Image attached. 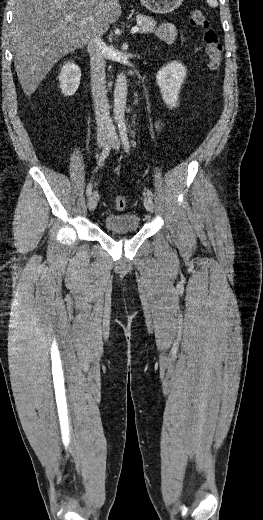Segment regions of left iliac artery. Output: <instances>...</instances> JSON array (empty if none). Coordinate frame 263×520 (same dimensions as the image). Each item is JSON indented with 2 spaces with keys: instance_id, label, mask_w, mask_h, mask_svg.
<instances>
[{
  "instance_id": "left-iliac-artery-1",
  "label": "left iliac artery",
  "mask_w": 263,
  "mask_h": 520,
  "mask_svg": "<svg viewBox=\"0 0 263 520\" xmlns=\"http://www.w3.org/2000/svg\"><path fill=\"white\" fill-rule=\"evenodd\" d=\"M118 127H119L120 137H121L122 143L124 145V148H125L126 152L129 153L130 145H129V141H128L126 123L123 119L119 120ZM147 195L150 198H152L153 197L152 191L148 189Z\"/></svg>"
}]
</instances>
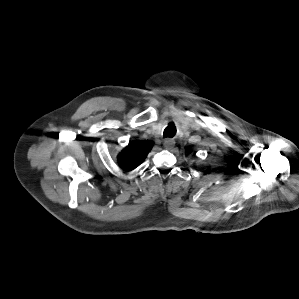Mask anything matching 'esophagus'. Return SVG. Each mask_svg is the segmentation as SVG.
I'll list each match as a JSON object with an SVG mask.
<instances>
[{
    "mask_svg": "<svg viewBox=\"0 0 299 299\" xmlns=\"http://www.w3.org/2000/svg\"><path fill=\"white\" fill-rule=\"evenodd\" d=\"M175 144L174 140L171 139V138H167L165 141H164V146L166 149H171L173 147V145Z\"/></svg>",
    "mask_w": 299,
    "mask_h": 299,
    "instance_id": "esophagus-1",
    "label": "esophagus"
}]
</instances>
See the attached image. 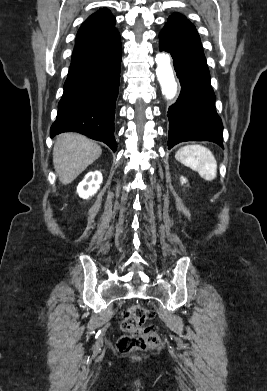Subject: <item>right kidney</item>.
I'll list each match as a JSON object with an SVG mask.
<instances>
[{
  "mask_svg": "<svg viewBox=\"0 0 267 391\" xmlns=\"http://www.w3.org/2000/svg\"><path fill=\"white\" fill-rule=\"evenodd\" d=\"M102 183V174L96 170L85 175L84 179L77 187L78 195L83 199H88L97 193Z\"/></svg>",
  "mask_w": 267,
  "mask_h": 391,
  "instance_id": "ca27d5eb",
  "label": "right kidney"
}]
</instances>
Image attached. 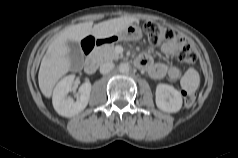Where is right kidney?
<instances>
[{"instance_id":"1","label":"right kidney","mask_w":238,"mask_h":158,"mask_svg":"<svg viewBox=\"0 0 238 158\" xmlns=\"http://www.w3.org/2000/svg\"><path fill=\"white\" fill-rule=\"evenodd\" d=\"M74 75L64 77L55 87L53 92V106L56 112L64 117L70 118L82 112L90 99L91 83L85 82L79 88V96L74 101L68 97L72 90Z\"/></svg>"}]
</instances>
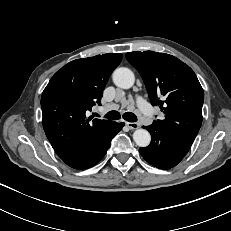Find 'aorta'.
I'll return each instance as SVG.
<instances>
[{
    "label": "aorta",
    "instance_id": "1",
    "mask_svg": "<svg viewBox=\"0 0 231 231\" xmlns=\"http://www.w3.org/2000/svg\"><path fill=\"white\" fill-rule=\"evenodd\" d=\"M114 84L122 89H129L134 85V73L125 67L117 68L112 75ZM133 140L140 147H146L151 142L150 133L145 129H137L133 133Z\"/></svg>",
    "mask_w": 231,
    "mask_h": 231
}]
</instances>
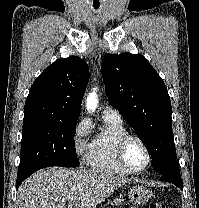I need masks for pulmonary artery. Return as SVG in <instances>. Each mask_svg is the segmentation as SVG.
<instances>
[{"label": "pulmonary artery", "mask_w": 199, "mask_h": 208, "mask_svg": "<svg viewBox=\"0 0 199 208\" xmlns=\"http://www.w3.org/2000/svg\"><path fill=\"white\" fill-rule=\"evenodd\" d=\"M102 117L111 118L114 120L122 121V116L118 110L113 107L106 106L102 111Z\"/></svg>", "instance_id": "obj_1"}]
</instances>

#### About this task
The result is an exact copy of the lines from the one holding "I need masks" through the final line of the data above, both ends included, minus the pictures.

#### Task answer
I need masks for pulmonary artery. Return as SVG in <instances>. Each mask_svg is the segmentation as SVG.
<instances>
[{"label": "pulmonary artery", "mask_w": 199, "mask_h": 208, "mask_svg": "<svg viewBox=\"0 0 199 208\" xmlns=\"http://www.w3.org/2000/svg\"><path fill=\"white\" fill-rule=\"evenodd\" d=\"M102 117L111 118L114 120L122 121V116L118 110L113 107L106 106L102 111Z\"/></svg>", "instance_id": "obj_1"}]
</instances>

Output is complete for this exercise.